Algebra and Combinatorics Seminar

Time: 12:40PM - 1:40PM

Location: BLOC 302

Speaker: Jesus de Loera, University of California, Davis

Title: Who discovered Ramsey theory? An algebraic re-examination of Ramsey theory.

Abstract: This will be a combined event with the Colloquium.

Colloquium

Time: 12:40PM - 1:40PM

Location: BLOC 302

Speaker: Jesus De Loera, University of California, Davis

Description: Title: Who discovered Ramsey theory? An algebraic re-examination of Ramsey theory.

Abstract: It is indisputable Ramsey numbers are among the most mysterious and fascinating in Combinatorics. My talk focuses on Arithmetic Ramsey numbers and Diophantine problems, I discuss Rado numbers. These numbers are actually older than the usual graph theory version. For a positive integer k and linear equation E the Rado number R_k(E) is the smallest integer number n such that every k-coloring of [n] it contains a monochromatic solution to the equation E. A very famous example are Schur numbers, which are the Rado numbers for the equation E (X+Y=Z). I will discuss computation, bounds, and verification of Rado numbers and the fascinating history of Ramsey theory connected with names like Hilbert, Schur, van der Waerden, appearing along the way. I will not assume you know anything from the audience but I hope I will show, not just history, but also some new algebraic results. Our work combines discrete geometry, logic, algebraic geometry, an combinatorial number theory to investigate the behavior of Rado numbers. First, we computed many new exact values for Rado numbers using SAT solvers. In particular, we give a method for computing infinite families of Rado numbers, solving a few open questions. Regarding complexity and verification: Suppose someone suggests to you the value of R_k(E) . How can you certify that this value is correct and not a lie? We encode the problem as a system of polynomial equations and show that the degrees of Nullstellensatz certificates are actually bounded above by another Ramsey-number arising in a two-player game. The extremal k-colorings are in fact the solutions of this system which says that any proof that the proposed value of R_k(E) is not correct may require a doubly exponential certificate. At the heart is how combinatorial algebraic geometry relates to Ramsey numbers. This is joint work with Jack Wesley.

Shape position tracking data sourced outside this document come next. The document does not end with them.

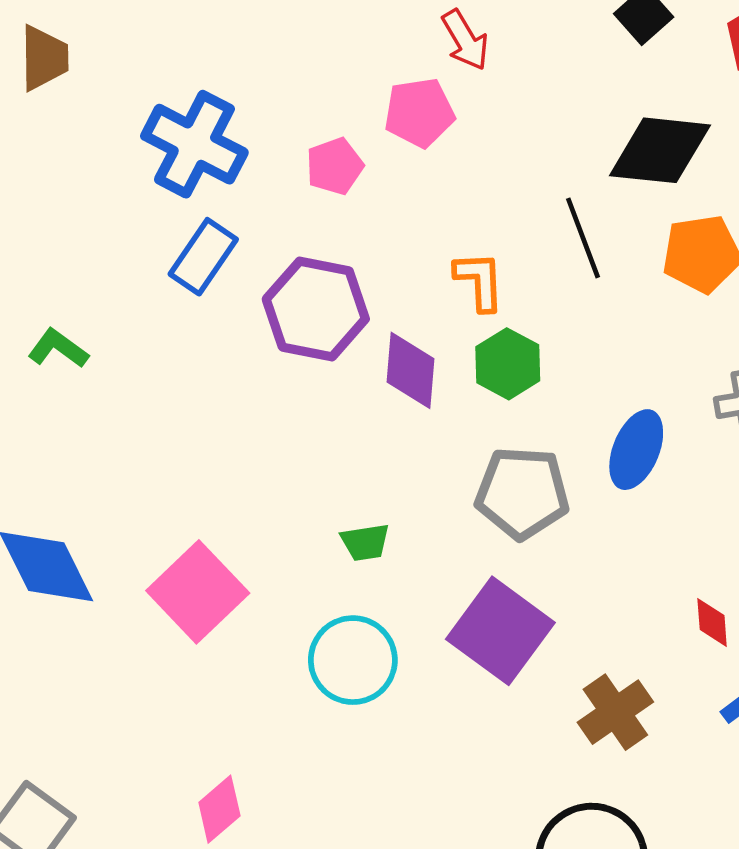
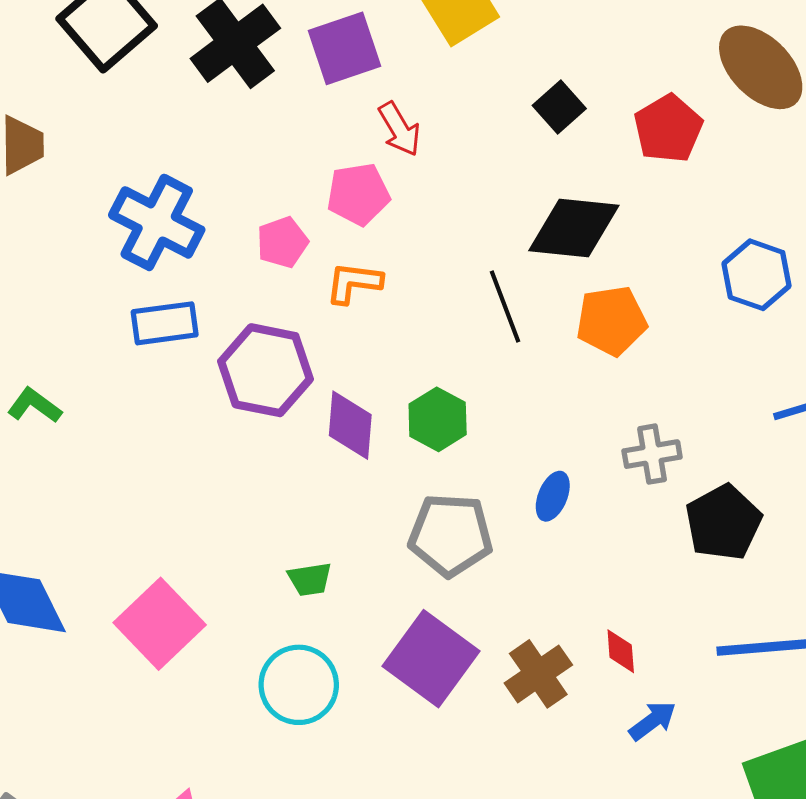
blue rectangle: (203, 257) -> (165, 323), turned 48
orange L-shape: (479, 281) -> (354, 283), moved, turned -80
blue ellipse: (636, 450) -> (553, 496), size x0.7
brown cross: (615, 712) -> (538, 674), moved

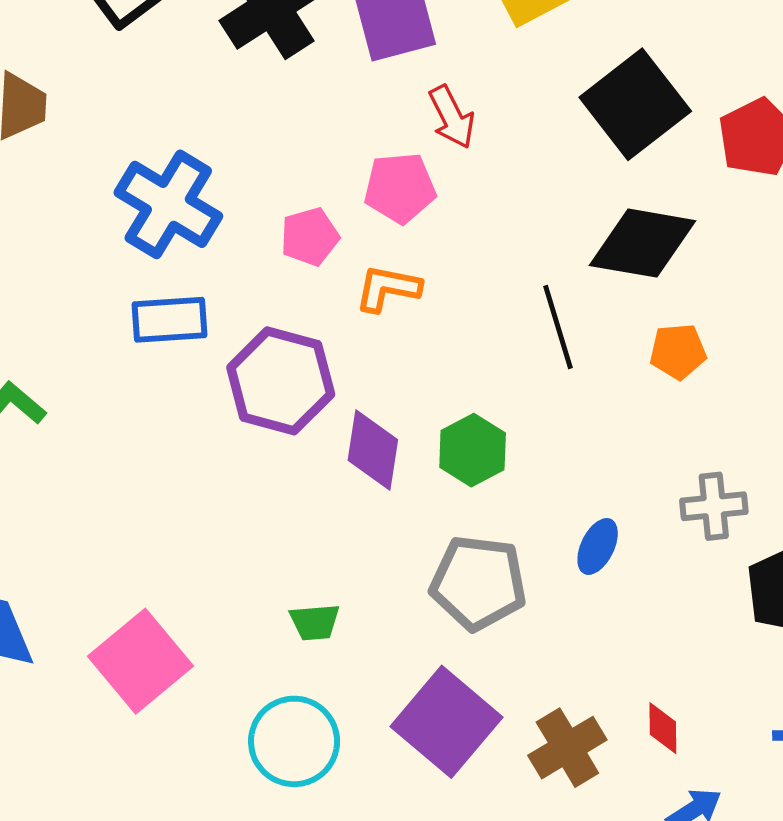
black square: (559, 107) -> (635, 104), size x1.8
orange pentagon: (611, 321) -> (678, 351), size x0.7

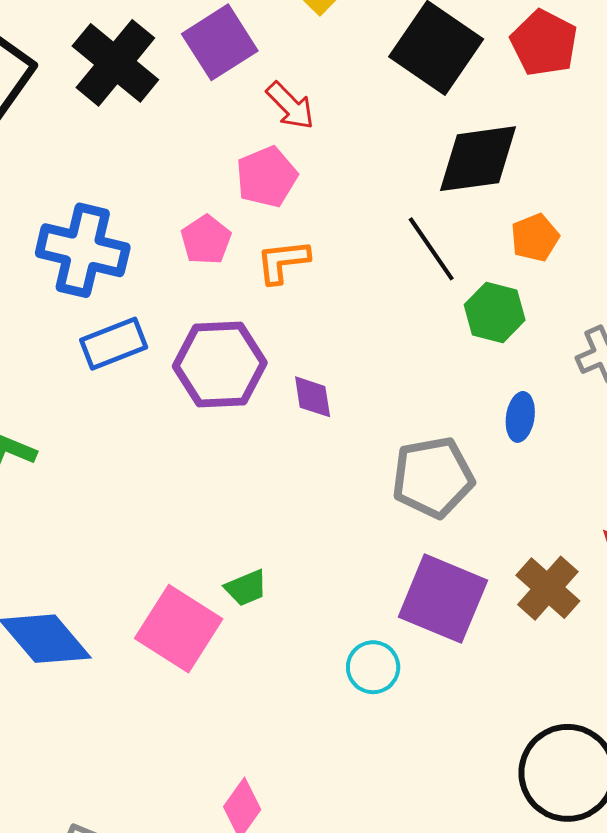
purple diamond: (373, 450) -> (313, 397), size x0.7
green hexagon: (473, 450) -> (495, 312), moved
green trapezoid: (315, 622) -> (246, 588), moved
cyan circle: (294, 741) -> (373, 667), moved, size x0.7

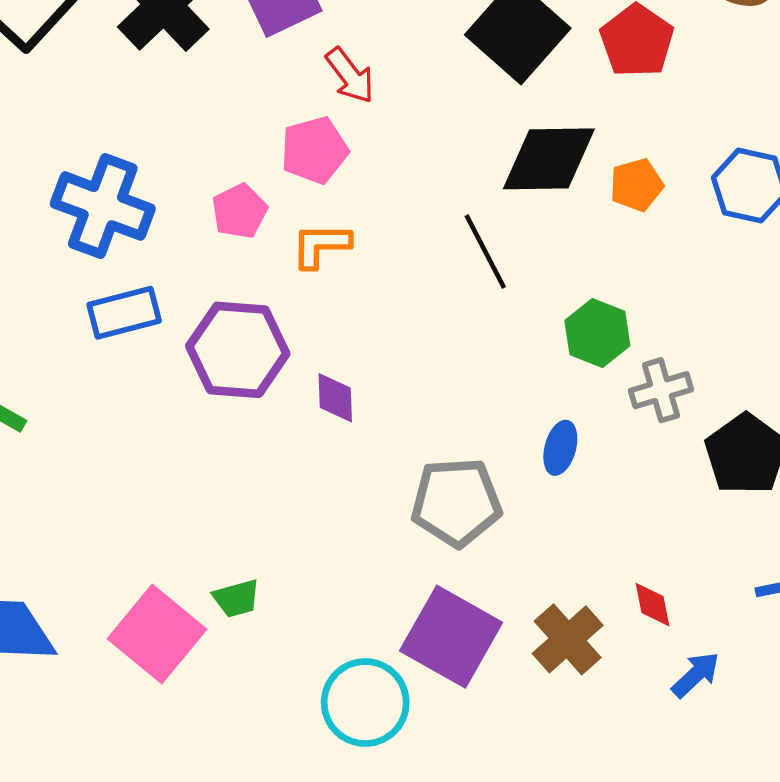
orange pentagon: (535, 238) -> (636, 185), moved
green hexagon: (495, 312) -> (597, 333), moved
cyan circle: (373, 667) -> (365, 703), size x1.5

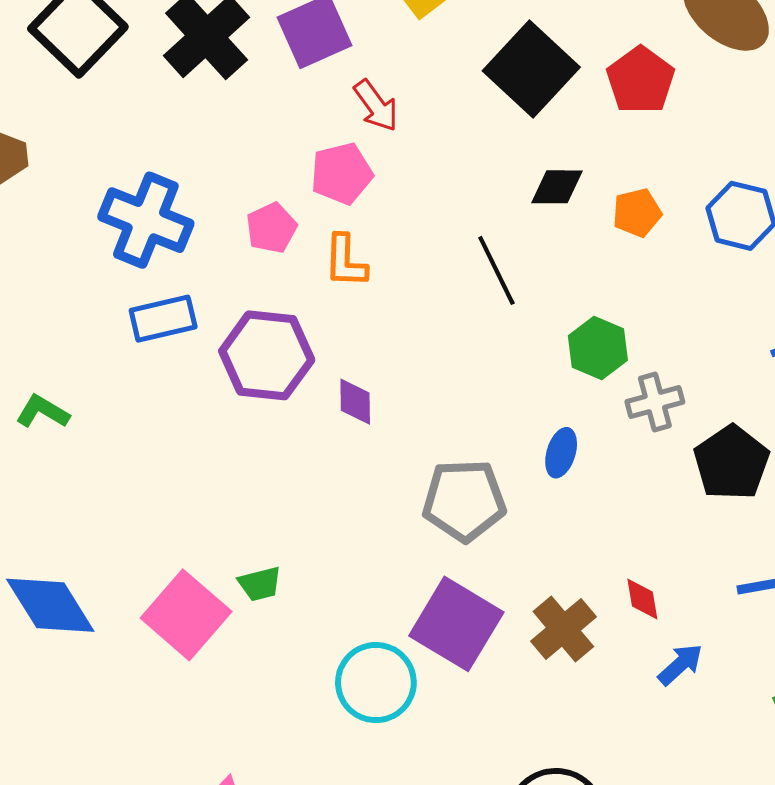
black diamond: (549, 159) -> (557, 187), size x0.6
orange L-shape: (321, 245) -> (345, 261), turned -90

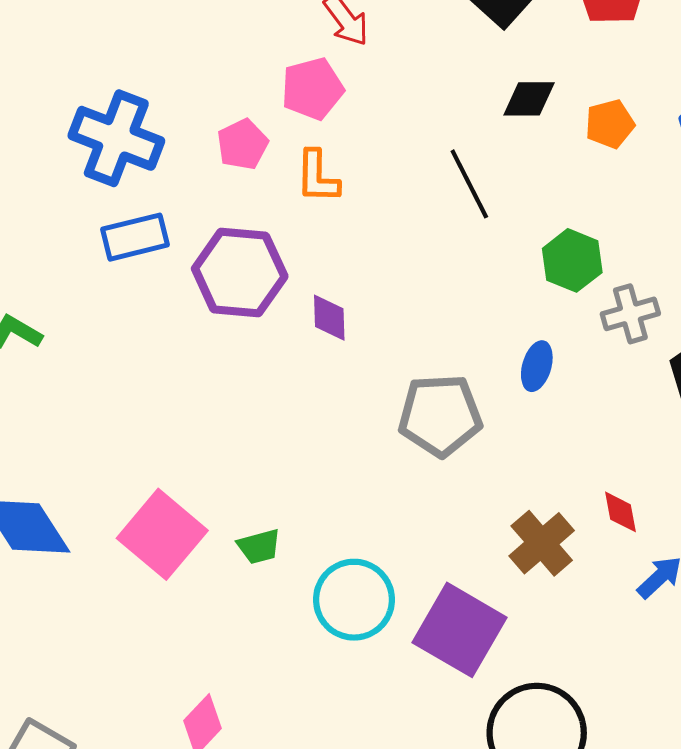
green trapezoid: (260, 584) -> (259, 546), moved
purple square: (456, 624) -> (459, 630), moved

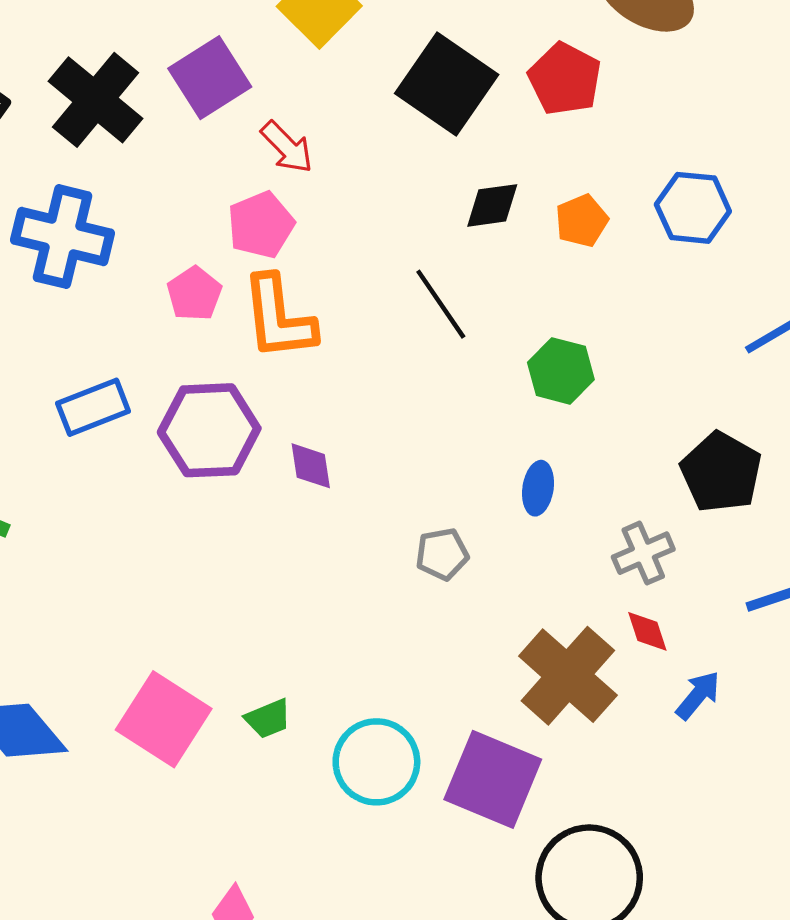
blue cross: (116, 138) -> (63, 237), moved
orange L-shape: (317, 177) -> (278, 318), size x1.5
gray cross: (630, 314) -> (643, 553), moved
gray pentagon: (440, 415) -> (442, 554), size x0.6
brown cross: (542, 543) -> (568, 676), size x1.4

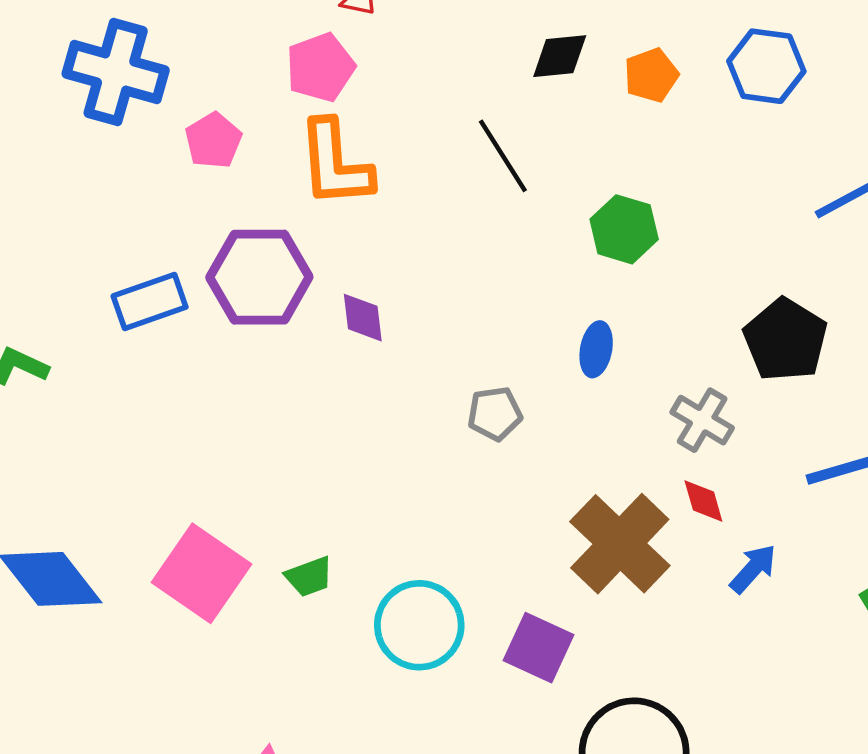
pink pentagon: (194, 294) -> (213, 140), moved
blue rectangle: (93, 407) -> (150, 302), moved
gray cross: (643, 553) -> (702, 420), turned -38
purple square: (493, 779) -> (538, 648), size x0.7

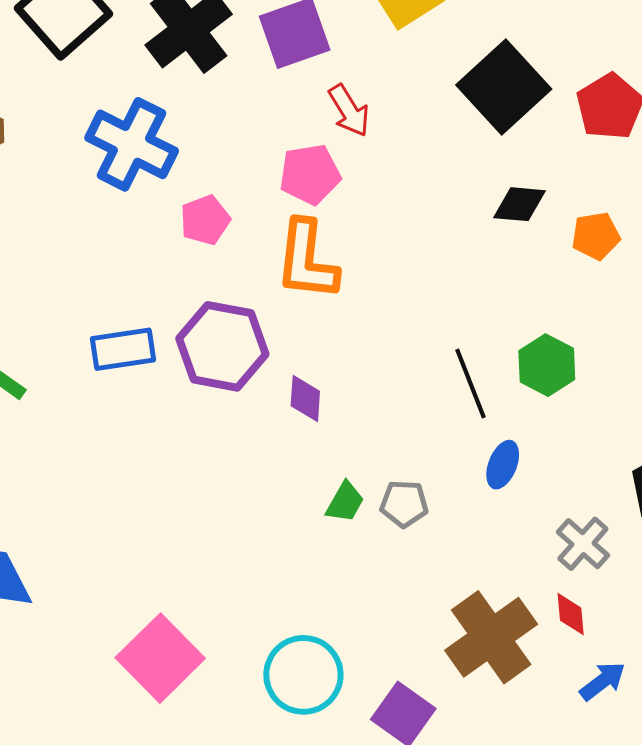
black line: (503, 156) -> (471, 384), moved
pink square: (202, 573) -> (160, 658), moved
green trapezoid: (309, 577) -> (345, 502), moved, turned -51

Mathematical Physics and Harmonic Analysis Seminar

Time: 1:50PM - 2:50PM

Location: BLOC 302

Speaker: Ruoyu Wang, Northwestern University

Title: Damped waves with singular damping on manifolds

Abstract: We will discuss a new damped wave semigroup for damping exhibiting H\”{o}lder-type blowup near a hypersurface of a compact manifold. We will use this semigroup to prove a sharp energy decay result for singular damping on the torus, where the optimal rate of energy decay explicitly depends on the singularity of the damping. We also show that no finite time extinction could happen under this setting. This is a joint work with Perry Kleinhenz.

Free Probability and Operators

Time: 4:00PM - 5:00PM

Location: BLOC 306

Speaker: Michael Anshelevich, TAMU

Title: Types of noncommutative independence and asymptotics of random matrices.

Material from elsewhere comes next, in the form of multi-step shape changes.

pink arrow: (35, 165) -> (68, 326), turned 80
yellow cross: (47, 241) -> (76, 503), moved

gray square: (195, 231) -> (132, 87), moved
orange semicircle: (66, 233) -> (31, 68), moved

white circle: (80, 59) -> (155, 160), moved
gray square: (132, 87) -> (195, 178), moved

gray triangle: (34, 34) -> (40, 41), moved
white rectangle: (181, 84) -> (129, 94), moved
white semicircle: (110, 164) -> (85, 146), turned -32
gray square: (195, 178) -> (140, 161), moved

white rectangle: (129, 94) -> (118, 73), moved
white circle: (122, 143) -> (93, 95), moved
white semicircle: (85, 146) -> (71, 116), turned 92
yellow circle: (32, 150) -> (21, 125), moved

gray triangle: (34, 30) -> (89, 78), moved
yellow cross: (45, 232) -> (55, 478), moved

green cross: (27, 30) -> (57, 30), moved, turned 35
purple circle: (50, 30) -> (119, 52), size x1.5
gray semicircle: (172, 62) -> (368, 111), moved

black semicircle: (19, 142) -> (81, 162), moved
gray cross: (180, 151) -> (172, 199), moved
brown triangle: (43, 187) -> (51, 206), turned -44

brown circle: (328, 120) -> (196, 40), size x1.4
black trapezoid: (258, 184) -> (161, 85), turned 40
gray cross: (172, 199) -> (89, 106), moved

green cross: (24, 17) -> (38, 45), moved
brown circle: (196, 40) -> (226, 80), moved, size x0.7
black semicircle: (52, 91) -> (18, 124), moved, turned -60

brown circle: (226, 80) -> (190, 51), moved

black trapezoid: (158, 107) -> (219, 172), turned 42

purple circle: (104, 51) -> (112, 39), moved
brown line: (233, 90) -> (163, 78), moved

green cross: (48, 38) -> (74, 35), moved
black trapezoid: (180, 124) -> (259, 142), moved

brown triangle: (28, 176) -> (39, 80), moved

Abstract: We will discuss how the asymptotic joint distribution of two random matrices "in a general position" can be described using cyclic c-freeness and its particular cases; or, conversely, how different types of noncommutative independence can be asymptotically modeled by random matrices. In the first talk we will concentrate on algebraic independence theories; in the second and third talks, we will explain the connection with random matrices. The talks are based primarily on the articles arXiv:2207.06249 by Cébron and Gilliers; and arXiv:2205.01926 by Cébron, Dahlqvist, and Gabriel.